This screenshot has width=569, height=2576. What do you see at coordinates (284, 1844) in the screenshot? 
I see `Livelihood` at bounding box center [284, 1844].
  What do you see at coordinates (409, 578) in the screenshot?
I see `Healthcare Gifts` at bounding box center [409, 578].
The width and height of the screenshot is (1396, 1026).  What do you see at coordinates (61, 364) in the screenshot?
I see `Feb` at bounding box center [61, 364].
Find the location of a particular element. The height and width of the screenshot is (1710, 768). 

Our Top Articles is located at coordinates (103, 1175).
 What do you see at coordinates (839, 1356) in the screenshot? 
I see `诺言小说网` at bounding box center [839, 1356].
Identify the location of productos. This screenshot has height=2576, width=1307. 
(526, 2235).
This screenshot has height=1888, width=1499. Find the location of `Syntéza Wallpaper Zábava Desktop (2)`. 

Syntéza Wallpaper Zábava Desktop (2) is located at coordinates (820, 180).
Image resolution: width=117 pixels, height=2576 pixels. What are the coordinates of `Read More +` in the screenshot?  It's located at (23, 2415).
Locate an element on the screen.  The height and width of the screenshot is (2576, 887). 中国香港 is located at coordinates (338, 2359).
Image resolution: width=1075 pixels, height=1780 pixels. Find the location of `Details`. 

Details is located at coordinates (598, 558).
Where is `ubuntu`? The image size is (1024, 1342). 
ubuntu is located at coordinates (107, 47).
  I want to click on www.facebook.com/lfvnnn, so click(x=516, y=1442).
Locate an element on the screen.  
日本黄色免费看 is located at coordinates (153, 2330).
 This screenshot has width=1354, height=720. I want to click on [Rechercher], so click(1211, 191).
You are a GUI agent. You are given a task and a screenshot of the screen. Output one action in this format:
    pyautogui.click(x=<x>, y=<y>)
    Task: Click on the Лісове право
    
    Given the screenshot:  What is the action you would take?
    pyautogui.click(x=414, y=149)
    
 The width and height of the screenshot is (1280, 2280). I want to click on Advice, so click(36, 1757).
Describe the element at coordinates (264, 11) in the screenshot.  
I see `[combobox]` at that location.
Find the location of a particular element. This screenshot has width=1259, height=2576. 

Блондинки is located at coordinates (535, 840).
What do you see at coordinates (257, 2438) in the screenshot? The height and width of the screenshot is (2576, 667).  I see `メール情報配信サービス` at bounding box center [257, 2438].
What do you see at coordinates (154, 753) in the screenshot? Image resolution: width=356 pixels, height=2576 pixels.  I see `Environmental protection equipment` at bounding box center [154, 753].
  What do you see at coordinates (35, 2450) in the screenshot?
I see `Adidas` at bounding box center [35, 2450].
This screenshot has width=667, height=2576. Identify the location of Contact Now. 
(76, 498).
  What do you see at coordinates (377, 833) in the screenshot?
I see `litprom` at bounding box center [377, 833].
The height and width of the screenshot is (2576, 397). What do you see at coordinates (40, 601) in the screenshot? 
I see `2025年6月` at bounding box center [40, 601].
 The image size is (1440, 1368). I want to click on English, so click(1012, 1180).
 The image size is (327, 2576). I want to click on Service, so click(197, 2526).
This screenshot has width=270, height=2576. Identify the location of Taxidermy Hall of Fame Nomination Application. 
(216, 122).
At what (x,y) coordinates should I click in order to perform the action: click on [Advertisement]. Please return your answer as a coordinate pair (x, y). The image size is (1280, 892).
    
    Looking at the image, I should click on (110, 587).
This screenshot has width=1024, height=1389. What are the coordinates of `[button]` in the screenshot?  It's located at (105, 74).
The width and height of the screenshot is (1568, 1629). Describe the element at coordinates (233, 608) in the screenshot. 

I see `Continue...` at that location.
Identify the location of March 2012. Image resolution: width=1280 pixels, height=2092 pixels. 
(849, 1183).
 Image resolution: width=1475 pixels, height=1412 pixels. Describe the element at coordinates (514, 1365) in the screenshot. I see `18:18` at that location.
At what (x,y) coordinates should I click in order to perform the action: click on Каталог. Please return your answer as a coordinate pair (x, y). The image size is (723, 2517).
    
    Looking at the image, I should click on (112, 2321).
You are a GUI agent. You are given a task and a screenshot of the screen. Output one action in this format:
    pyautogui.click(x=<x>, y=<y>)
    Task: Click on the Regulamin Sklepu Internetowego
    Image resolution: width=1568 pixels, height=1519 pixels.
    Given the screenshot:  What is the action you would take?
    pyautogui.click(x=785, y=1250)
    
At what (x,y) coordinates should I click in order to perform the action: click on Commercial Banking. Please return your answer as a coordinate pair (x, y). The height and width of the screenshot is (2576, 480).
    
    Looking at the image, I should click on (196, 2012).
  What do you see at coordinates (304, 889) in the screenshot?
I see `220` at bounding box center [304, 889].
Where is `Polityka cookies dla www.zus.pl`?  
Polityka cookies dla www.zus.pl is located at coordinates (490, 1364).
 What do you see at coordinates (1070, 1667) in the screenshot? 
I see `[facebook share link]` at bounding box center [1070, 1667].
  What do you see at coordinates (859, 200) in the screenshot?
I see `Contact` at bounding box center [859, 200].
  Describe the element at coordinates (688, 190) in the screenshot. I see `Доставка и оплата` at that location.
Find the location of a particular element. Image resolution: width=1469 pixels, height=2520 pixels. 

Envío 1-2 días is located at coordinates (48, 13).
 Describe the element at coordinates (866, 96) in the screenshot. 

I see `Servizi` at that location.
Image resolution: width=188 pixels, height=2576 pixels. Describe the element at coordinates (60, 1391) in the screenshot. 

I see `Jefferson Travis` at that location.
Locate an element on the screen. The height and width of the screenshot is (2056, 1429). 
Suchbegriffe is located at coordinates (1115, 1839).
····················
What is needed:
All entries are to be repeated exactly and completely.

Result:
This screenshot has width=569, height=2576. What do you see at coordinates (284, 1844) in the screenshot? 
I see `Livelihood` at bounding box center [284, 1844].
  What do you see at coordinates (409, 578) in the screenshot?
I see `Healthcare Gifts` at bounding box center [409, 578].
The width and height of the screenshot is (1396, 1026).  What do you see at coordinates (61, 364) in the screenshot?
I see `Feb` at bounding box center [61, 364].
Find the location of a particular element. The height and width of the screenshot is (1710, 768). 

Our Top Articles is located at coordinates (103, 1175).
 What do you see at coordinates (839, 1356) in the screenshot? 
I see `诺言小说网` at bounding box center [839, 1356].
Identify the location of productos. This screenshot has height=2576, width=1307. 
(526, 2235).
This screenshot has height=1888, width=1499. Find the location of `Syntéza Wallpaper Zábava Desktop (2)`. 

Syntéza Wallpaper Zábava Desktop (2) is located at coordinates (820, 180).
Image resolution: width=117 pixels, height=2576 pixels. What are the coordinates of `Read More +` in the screenshot?  It's located at (23, 2415).
Locate an element on the screen.  The height and width of the screenshot is (2576, 887). 中国香港 is located at coordinates (338, 2359).
Image resolution: width=1075 pixels, height=1780 pixels. Find the location of `Details`. 

Details is located at coordinates (598, 558).
Where is `ubuntu`? The image size is (1024, 1342). 
ubuntu is located at coordinates (107, 47).
  I want to click on www.facebook.com/lfvnnn, so click(x=516, y=1442).
Locate an element on the screen.  
日本黄色免费看 is located at coordinates (153, 2330).
 This screenshot has width=1354, height=720. I want to click on [Rechercher], so click(1211, 191).
You are a GUI agent. You are given a task and a screenshot of the screen. Output one action in this format:
    pyautogui.click(x=<x>, y=<y>)
    Task: Click on the Лісове право
    
    Given the screenshot:  What is the action you would take?
    pyautogui.click(x=414, y=149)
    
 The width and height of the screenshot is (1280, 2280). I want to click on Advice, so click(36, 1757).
Describe the element at coordinates (264, 11) in the screenshot.  
I see `[combobox]` at that location.
Find the location of a particular element. This screenshot has width=1259, height=2576. 

Блондинки is located at coordinates (535, 840).
What do you see at coordinates (257, 2438) in the screenshot? The height and width of the screenshot is (2576, 667).  I see `メール情報配信サービス` at bounding box center [257, 2438].
What do you see at coordinates (154, 753) in the screenshot? Image resolution: width=356 pixels, height=2576 pixels.  I see `Environmental protection equipment` at bounding box center [154, 753].
  What do you see at coordinates (35, 2450) in the screenshot?
I see `Adidas` at bounding box center [35, 2450].
This screenshot has width=667, height=2576. Identify the location of Contact Now. 
(76, 498).
  What do you see at coordinates (377, 833) in the screenshot?
I see `litprom` at bounding box center [377, 833].
The height and width of the screenshot is (2576, 397). What do you see at coordinates (40, 601) in the screenshot? 
I see `2025年6月` at bounding box center [40, 601].
 The image size is (1440, 1368). I want to click on English, so click(1012, 1180).
 The image size is (327, 2576). I want to click on Service, so click(197, 2526).
This screenshot has width=270, height=2576. Identify the location of Taxidermy Hall of Fame Nomination Application. 
(216, 122).
At what (x,y) coordinates should I click in order to perform the action: click on [Advertisement]. Please return your answer as a coordinate pair (x, y). The image size is (1280, 892).
    
    Looking at the image, I should click on (110, 587).
This screenshot has width=1024, height=1389. What are the coordinates of `[button]` in the screenshot?  It's located at (105, 74).
The width and height of the screenshot is (1568, 1629). Describe the element at coordinates (233, 608) in the screenshot. 

I see `Continue...` at that location.
Identify the location of March 2012. Image resolution: width=1280 pixels, height=2092 pixels. 
(849, 1183).
 Image resolution: width=1475 pixels, height=1412 pixels. Describe the element at coordinates (514, 1365) in the screenshot. I see `18:18` at that location.
At what (x,y) coordinates should I click in order to perform the action: click on Каталог. Please return your answer as a coordinate pair (x, y). The image size is (723, 2517).
    
    Looking at the image, I should click on (112, 2321).
You are a GUI agent. You are given a task and a screenshot of the screen. Output one action in this format:
    pyautogui.click(x=<x>, y=<y>)
    Task: Click on the Regulamin Sklepu Internetowego
    Image resolution: width=1568 pixels, height=1519 pixels.
    Given the screenshot:  What is the action you would take?
    pyautogui.click(x=785, y=1250)
    
At what (x,y) coordinates should I click in order to perform the action: click on Commercial Banking. Please return your answer as a coordinate pair (x, y). The height and width of the screenshot is (2576, 480).
    
    Looking at the image, I should click on (196, 2012).
  What do you see at coordinates (304, 889) in the screenshot?
I see `220` at bounding box center [304, 889].
Where is `Polityka cookies dla www.zus.pl`?  
Polityka cookies dla www.zus.pl is located at coordinates (490, 1364).
 What do you see at coordinates (1070, 1667) in the screenshot? 
I see `[facebook share link]` at bounding box center [1070, 1667].
  What do you see at coordinates (859, 200) in the screenshot?
I see `Contact` at bounding box center [859, 200].
  Describe the element at coordinates (688, 190) in the screenshot. I see `Доставка и оплата` at that location.
Find the location of a particular element. Image resolution: width=1469 pixels, height=2520 pixels. 

Envío 1-2 días is located at coordinates (48, 13).
 Describe the element at coordinates (866, 96) in the screenshot. 

I see `Servizi` at that location.
Image resolution: width=188 pixels, height=2576 pixels. Describe the element at coordinates (60, 1391) in the screenshot. 

I see `Jefferson Travis` at that location.
Locate an element on the screen. The height and width of the screenshot is (2056, 1429). 
Suchbegriffe is located at coordinates (1115, 1839).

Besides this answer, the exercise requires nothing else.